5. Como posicionar o portfólio do cliente
5.1 Diversificação setorial
- Reduzir concentração em setores mais expostos a barreiras ambientais (agronegócio e siderurgia).
- Aumentar exposição em setores beneficiados pela transição (energia renovável, tecnologia limpa, saneamento).
5.2 Alocação internacional
- Utilizar ETFs ESG globais e BDRs de empresas verdes como proteção e diversificação.
- Exposição a moedas fortes como hedge em cenários de tensão comercial.
5.3 Renda fixa verde
- Incluir green bonds ou debêntures incentivadas em infraestrutura sustentável.
- Observar emissões sustainability-linked com metas ambientais atreladas à remuneração.
5.4 Proteção contra volatilidade
- No curto prazo, reforçar posições em ativos pós-fixados (CDI, Tesouro Selic).
- Avaliar derivativos de proteção cambial para carteiras mais expostas.
6. Comunicação com o cliente: o papel do assessor
Mais do que ajustar carteiras, o assessor precisa traduzir o tema com clareza. Algumas recomendações:
- Didatismo: “O Fórum e a COP30 trazem novas regras de comércio ligadas ao clima. Isso pode aumentar custos para algumas empresas e abrir oportunidades para outras.”
- Cenários hipotéticos: simular o impacto de uma tarifa de carbono na soja ou de um subsídio em energia renovável.
- Frequência de contato: atualizações semestrais ou trimestrais sobre clima e comércio reforçam o papel consultivo.
- Confiança: mostrar que o portfólio já considera riscos climáticos transmite segurança em meio a um debate global.
7. Oportunidades além do óbvio
- Infraestrutura verde: concessões em saneamento, energia solar distribuída e mobilidade elétrica.
- Tecnologia agrícola: startups e empresas que desenvolvem soluções para reduzir impacto ambiental (bioinsumos, rastreabilidade digital).

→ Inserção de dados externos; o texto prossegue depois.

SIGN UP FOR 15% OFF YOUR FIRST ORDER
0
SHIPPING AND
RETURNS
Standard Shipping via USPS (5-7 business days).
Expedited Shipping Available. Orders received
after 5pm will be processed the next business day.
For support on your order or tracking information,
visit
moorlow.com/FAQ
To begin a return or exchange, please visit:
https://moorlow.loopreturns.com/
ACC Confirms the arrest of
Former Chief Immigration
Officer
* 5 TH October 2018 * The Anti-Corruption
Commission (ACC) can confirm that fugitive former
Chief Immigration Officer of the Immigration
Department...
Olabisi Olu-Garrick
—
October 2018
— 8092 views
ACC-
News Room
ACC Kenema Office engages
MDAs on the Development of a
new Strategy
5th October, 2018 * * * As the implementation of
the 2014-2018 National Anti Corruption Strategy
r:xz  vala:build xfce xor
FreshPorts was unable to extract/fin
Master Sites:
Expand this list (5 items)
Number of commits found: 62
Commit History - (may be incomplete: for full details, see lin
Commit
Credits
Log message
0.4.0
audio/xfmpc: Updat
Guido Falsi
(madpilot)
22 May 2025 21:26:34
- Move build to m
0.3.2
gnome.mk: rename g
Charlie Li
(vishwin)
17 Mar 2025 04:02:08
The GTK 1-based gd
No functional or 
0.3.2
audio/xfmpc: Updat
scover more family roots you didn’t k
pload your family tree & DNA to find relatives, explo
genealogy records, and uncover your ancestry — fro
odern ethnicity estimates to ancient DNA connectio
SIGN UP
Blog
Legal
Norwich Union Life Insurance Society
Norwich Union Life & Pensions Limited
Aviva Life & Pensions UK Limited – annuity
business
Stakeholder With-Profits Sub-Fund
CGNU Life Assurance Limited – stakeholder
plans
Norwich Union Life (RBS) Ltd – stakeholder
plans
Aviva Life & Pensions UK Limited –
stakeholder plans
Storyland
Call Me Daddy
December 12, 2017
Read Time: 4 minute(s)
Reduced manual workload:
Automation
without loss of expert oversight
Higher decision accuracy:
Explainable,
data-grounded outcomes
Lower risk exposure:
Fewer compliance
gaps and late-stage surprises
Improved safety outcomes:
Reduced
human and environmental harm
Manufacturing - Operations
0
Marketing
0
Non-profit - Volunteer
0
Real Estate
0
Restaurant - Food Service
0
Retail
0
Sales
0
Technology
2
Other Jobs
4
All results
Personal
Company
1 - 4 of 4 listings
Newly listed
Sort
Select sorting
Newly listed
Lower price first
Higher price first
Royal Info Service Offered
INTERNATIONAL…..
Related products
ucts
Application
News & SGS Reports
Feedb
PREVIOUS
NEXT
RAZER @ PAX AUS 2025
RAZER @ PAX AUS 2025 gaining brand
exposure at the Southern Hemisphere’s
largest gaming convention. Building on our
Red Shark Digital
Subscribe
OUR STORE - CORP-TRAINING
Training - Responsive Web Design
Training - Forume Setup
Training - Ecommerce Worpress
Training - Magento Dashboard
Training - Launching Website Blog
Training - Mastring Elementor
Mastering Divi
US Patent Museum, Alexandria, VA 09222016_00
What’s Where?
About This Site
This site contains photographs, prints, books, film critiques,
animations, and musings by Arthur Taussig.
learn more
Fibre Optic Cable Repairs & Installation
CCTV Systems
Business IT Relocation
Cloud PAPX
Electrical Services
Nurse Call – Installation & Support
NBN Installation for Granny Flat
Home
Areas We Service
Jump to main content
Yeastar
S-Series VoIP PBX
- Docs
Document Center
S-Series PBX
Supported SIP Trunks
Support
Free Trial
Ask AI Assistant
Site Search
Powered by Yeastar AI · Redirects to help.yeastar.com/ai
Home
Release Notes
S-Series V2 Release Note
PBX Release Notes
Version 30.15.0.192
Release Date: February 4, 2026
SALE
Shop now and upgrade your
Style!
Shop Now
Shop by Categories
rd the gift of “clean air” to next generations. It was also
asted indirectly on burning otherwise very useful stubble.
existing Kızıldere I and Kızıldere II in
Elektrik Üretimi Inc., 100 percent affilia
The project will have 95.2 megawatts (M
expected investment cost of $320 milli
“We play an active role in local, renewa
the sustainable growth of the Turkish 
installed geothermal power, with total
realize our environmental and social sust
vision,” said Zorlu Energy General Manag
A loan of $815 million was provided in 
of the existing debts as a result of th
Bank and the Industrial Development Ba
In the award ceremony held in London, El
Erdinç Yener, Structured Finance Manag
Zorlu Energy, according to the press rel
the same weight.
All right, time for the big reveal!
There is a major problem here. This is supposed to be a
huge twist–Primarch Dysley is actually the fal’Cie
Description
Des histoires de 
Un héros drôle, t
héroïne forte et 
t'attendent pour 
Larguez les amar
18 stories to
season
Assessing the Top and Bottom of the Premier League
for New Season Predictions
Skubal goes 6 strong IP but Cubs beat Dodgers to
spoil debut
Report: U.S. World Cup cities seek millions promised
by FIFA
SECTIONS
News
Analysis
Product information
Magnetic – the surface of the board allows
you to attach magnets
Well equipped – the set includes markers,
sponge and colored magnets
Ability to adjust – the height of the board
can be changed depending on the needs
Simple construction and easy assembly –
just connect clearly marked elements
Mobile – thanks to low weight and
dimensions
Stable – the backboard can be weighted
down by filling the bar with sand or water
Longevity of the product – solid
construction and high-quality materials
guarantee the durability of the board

- Mercado voluntário de carbono: empresas brasileiras começam a negociar créditos de carbono, criando novas teses de investimento.
Fórum Brasileiro de Clima e Comércio
O Fórum Brasileiro de Clima e Comércio insere o país em um debate global que não é mais opcional. Para o assessor de investimentos, esse movimento significa duas coisas:
- Gestão de risco – identificar setores e ativos mais vulneráveis a barreiras ambientais e ajustar a exposição do cliente.
- Exploração de oportunidades – aproveitar a transição para ativos sustentáveis, que atraem capital global e podem gerar retornos consistentes.
Traduzir o impacto de temas aparentemente distantes, como clima e comércio internacional, para a realidade da carteira do investidor é o que diferencia um assessor consultivo de um executor mecânico. Em um mundo cada vez mais interconectado, essa capacidade de leitura ampla é o que fortalece o papel do assessor como bússola estratégica para seus clientes.